**Your objective**
Take every line of the material below that includes the string "Paese" and copy it out.

**Working data**
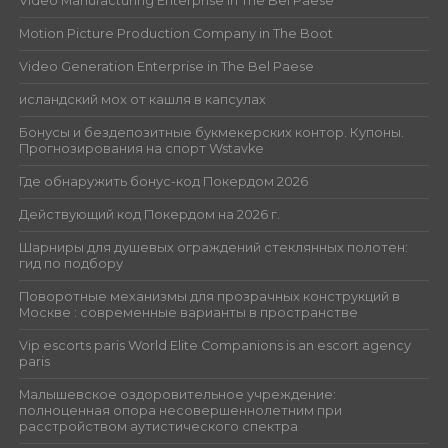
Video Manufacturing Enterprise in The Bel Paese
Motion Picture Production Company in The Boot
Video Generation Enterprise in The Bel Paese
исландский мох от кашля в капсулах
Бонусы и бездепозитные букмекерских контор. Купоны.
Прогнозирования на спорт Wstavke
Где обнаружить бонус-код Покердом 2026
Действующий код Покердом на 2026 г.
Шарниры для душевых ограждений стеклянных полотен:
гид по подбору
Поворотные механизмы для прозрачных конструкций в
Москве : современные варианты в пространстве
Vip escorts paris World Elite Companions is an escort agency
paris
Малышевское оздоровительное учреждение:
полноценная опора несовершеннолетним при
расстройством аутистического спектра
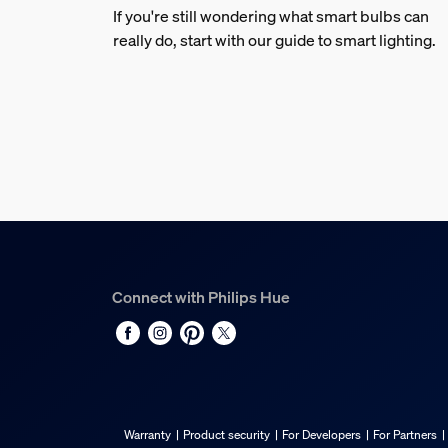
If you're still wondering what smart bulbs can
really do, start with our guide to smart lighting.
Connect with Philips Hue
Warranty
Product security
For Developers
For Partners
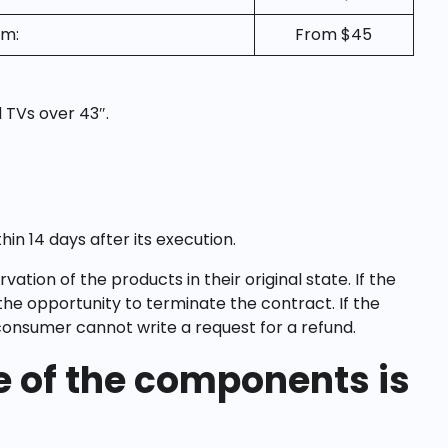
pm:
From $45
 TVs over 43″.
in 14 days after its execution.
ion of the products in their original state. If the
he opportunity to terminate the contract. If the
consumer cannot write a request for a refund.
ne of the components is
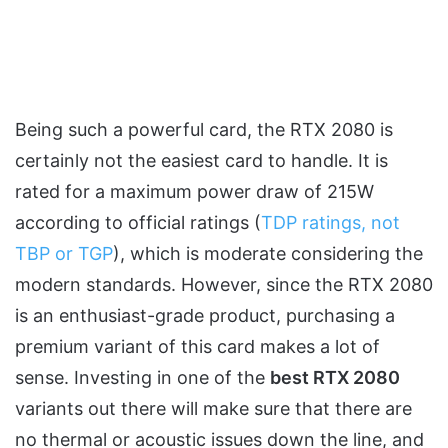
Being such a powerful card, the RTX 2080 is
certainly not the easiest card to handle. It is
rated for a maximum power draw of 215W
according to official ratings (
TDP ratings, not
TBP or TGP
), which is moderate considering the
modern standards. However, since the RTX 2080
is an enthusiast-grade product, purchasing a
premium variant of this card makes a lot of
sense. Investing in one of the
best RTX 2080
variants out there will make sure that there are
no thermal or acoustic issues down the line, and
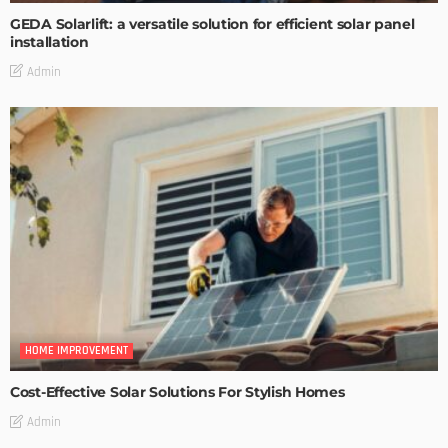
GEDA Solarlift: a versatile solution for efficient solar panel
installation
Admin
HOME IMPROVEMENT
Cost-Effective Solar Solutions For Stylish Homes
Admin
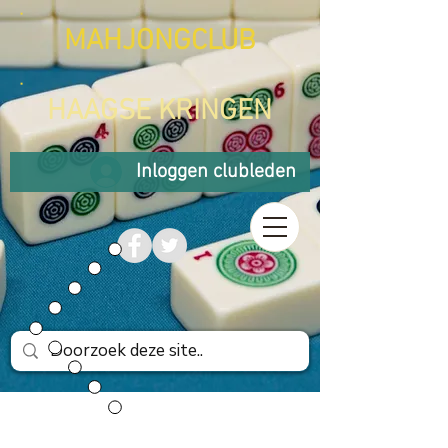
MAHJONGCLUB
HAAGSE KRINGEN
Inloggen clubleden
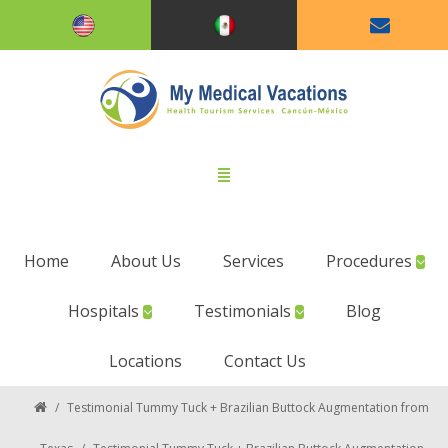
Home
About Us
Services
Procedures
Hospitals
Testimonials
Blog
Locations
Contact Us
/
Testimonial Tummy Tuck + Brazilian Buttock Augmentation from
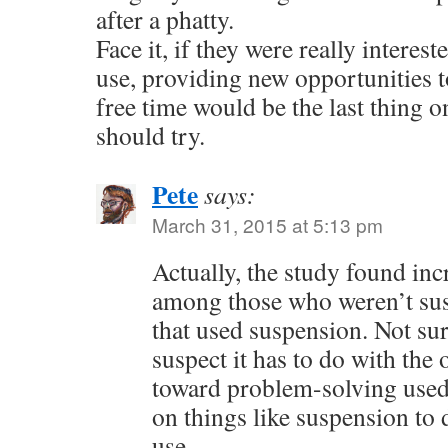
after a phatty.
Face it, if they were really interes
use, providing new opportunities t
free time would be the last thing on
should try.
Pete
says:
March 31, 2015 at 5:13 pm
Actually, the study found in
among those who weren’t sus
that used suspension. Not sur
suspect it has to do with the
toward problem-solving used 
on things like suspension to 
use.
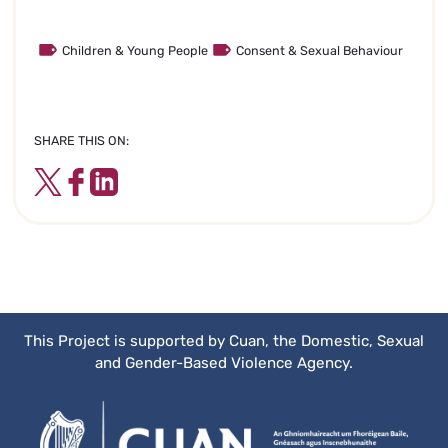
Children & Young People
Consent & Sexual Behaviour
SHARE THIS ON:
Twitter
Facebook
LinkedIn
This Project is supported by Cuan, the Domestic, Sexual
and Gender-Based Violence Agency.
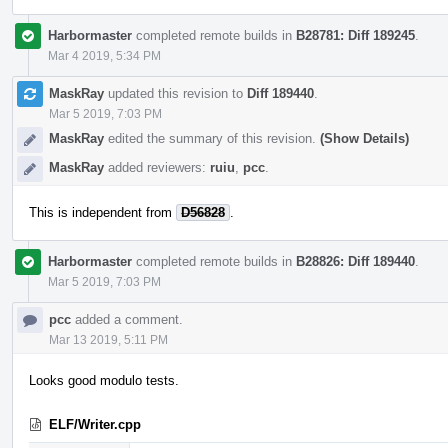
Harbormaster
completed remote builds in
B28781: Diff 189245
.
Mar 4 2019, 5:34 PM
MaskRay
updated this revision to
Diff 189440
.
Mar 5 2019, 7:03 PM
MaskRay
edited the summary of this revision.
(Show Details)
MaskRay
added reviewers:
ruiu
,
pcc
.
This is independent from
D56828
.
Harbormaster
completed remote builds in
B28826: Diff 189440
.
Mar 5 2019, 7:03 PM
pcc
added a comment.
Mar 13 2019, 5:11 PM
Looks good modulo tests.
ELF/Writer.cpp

**Task answer**
Video Manufacturing Enterprise in The Bel Paese
Video Generation Enterprise in The Bel Paese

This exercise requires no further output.